A comprehensive, systematic overview on datacube technologies and functionalities has published recently in the Springer Open Journal of Big Data. An unprecedented line-up of 19 different tools is scrutinized against 30+ criteria.
Performance figures have been obtained in a systematic, github-published benchmark comparing rasdaman, Open Data Cube, SciDB and PostGIS Raster. The result shows rasdaman can be 304x faster than other tools. This has been confirmed independently by Eurac Research with an average speedup of even 400x of rasdaman over Open Data Cube.
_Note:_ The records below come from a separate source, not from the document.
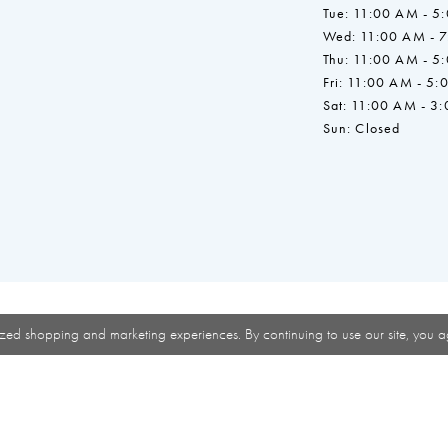
Tue: 11:00 AM - 5
Wed: 11:00 AM - 
Thu: 11:00 AM - 5
Fri: 11:00 AM - 5:
Sat: 11:00 AM - 3
Sun: Closed
zed shopping and marketing experiences. By continuing to use our site, you a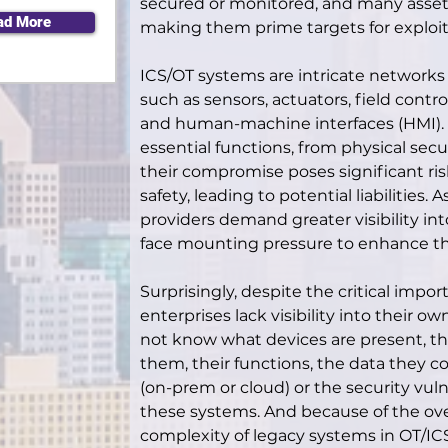
secured or monitored, and many asset
ad More
making them prime targets for exploit
ICS/OT systems are intricate networks
such as sensors, actuators, field contro
and human-machine interfaces (HMI)
essential functions, from physical secu
their compromise poses significant risk
safety, leading to potential liabilities.
providers demand greater visibility int
face mounting pressure to enhance th
Surprisingly, despite the critical imp
enterprises lack visibility into their o
not know what devices are present, the
them, their functions, the data they co
(on-prem or cloud) or the security vulne
these systems. And because of the o
complexity of legacy systems in OT/ICS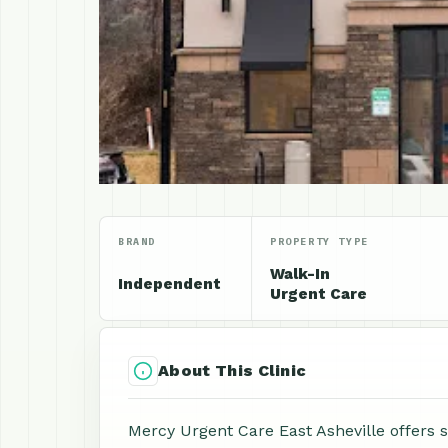
BRAND
PROPERTY TYPE
Walk-In
Independent
Urgent Care
About This Clinic
Mercy Urgent Care East Asheville offers 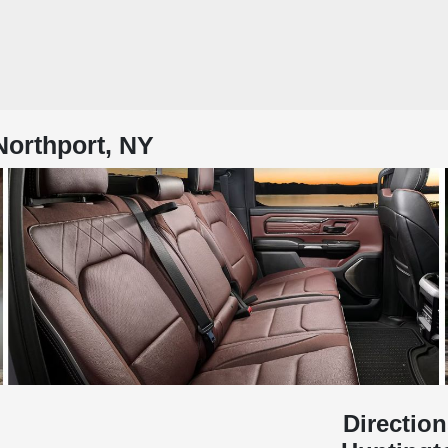
Northport, NY
Direction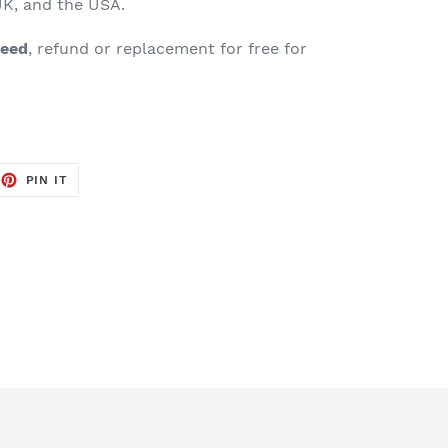
K, and the USA.
teed
, refund or replacement for free for
EET
PIN
PIN IT
ON
TTER
PINTEREST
Past papers have already compared datacube models and formalisms, and benchmarks have been undertaken as well. Typically, however, they were rather constrained – only two systems are compared, and testing is mostly driven by cherry-picked examples rather than a systematic, justifiable methodology. Each of these represent valuable research; however, to the best of our knowledge there is no comprehensive survey combining model, access interfaces, architecture, practical usability, and performance evaluation. The size of this comparison differentiates the study as well with 19 systems compared, four benchmarked to an extent and depth clearly exceeding previous papers in the field; for example, subsetting tests were designed in a way that systems cannot be tuned to specifically these queries. It is hoped that this gives a representative overview to all who want to immerse into the field as well as a clear guidance to those who need to choose the best suited datacube tool for their application. The article presents results of the Research Data Alliance (RDA) Array Database Assessment Working Group (ADA:WG), a subgroup of the RDA Big Data Interest Group. It has elicited the state of the art in Array Databases and related technology, technically supported by IEEE GRSS and CODATA Germany, to answer the question: how can data scientists and engineers benefit from Array Database technology, commonly called “datacube” engines?